-- EXERCISE BRIEF --
The answer must consist of every line in the records that contains the word "duration".

[[ MATERIAL SHOWN open ]]

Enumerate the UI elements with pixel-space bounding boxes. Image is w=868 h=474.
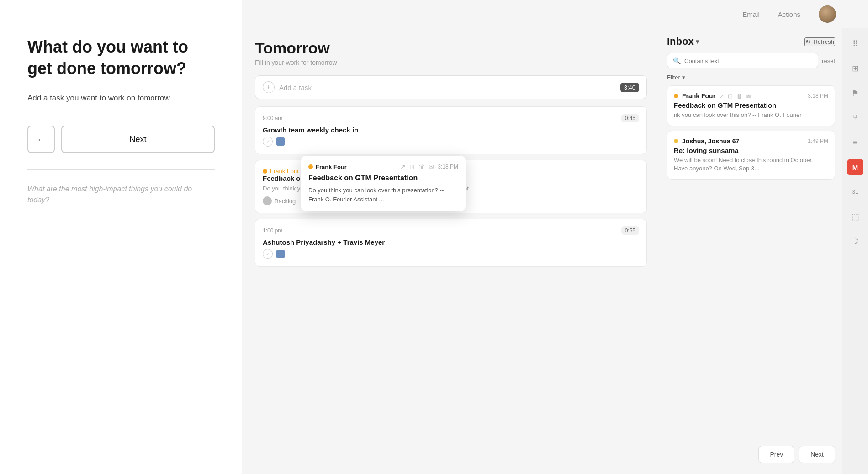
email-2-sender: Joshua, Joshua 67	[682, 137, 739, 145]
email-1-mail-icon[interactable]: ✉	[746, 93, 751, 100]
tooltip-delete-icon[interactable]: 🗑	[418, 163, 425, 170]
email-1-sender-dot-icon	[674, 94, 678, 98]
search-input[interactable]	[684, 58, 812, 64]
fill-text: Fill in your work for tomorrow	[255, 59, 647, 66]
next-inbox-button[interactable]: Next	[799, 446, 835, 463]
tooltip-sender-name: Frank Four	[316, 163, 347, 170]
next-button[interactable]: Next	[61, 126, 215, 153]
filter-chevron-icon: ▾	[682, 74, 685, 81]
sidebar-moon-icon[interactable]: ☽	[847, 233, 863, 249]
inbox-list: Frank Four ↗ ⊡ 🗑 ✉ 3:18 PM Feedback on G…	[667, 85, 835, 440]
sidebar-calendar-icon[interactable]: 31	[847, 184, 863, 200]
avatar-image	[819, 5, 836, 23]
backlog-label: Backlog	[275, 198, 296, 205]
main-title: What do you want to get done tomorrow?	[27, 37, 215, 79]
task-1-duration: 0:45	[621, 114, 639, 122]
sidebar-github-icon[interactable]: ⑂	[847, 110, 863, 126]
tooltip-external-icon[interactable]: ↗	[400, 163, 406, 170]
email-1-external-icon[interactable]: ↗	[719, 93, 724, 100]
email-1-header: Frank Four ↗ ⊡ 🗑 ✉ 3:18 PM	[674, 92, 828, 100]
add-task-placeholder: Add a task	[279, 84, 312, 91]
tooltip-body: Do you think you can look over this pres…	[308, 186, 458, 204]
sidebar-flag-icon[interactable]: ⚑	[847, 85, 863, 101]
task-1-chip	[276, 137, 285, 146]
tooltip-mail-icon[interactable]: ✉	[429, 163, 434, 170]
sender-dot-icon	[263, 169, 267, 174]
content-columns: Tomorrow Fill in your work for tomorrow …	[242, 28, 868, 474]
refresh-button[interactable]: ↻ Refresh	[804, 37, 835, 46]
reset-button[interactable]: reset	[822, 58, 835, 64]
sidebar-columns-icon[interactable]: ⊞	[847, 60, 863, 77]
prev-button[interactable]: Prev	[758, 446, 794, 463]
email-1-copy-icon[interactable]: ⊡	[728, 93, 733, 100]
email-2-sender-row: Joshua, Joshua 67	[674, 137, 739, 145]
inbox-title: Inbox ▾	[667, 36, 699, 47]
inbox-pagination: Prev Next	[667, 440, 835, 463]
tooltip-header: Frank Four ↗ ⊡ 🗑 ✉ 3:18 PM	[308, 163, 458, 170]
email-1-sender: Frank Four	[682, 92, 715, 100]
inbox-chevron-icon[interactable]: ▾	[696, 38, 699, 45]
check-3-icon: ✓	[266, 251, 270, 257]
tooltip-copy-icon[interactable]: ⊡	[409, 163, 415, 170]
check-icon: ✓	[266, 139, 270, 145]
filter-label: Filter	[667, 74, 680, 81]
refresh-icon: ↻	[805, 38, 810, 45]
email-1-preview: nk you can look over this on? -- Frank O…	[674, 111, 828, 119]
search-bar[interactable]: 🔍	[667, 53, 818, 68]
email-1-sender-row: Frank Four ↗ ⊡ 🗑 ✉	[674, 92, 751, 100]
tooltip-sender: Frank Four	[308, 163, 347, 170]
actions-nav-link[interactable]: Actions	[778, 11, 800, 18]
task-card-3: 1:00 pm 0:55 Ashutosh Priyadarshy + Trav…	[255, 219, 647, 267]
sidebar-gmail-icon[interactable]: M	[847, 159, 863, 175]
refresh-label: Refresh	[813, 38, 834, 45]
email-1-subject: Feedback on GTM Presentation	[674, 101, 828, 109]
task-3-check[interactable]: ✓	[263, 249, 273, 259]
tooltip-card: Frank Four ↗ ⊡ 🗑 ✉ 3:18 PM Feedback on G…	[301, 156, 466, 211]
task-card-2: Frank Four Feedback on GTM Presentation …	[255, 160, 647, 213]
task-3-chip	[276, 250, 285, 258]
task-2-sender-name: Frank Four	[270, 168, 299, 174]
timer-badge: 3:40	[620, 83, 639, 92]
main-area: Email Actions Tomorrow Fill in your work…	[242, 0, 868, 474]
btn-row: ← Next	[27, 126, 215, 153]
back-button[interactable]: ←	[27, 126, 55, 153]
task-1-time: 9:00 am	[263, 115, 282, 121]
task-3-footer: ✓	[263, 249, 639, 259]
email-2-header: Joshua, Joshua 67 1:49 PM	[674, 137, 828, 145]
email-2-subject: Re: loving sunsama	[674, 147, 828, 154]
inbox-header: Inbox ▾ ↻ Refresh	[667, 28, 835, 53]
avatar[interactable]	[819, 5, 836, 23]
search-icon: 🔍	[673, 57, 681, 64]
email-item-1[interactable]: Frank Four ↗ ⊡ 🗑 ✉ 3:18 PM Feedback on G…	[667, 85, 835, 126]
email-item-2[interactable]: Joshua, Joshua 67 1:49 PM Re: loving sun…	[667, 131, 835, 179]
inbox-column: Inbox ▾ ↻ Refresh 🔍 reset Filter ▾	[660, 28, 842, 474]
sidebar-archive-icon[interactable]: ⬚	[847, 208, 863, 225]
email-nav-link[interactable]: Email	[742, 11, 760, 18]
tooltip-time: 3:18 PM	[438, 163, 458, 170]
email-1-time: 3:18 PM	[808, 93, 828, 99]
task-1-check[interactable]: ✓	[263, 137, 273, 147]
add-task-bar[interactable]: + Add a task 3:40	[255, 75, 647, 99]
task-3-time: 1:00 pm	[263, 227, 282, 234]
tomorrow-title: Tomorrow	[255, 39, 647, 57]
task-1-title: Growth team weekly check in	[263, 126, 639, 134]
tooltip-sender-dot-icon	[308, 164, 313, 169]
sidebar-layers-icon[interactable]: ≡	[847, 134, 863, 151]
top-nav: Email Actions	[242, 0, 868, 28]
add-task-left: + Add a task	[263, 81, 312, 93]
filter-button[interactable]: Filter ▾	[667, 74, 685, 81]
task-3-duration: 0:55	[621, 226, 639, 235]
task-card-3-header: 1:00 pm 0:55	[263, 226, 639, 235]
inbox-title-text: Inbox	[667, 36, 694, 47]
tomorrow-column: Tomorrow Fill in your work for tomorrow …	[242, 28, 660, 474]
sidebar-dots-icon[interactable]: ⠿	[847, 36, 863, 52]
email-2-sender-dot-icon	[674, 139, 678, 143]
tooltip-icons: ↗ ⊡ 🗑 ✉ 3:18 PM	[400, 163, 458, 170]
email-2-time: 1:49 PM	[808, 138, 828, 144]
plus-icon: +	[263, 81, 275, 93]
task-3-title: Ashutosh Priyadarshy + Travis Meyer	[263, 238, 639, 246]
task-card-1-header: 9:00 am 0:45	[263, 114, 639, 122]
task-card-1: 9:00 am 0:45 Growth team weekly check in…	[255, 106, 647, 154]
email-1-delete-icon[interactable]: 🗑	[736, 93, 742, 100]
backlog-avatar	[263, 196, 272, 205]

[[ MATERIAL SHOWN closed ]]

-- FINISHED TASK --
task-1-duration: 0:45	[621, 114, 639, 122]
task-3-duration: 0:55	[621, 226, 639, 235]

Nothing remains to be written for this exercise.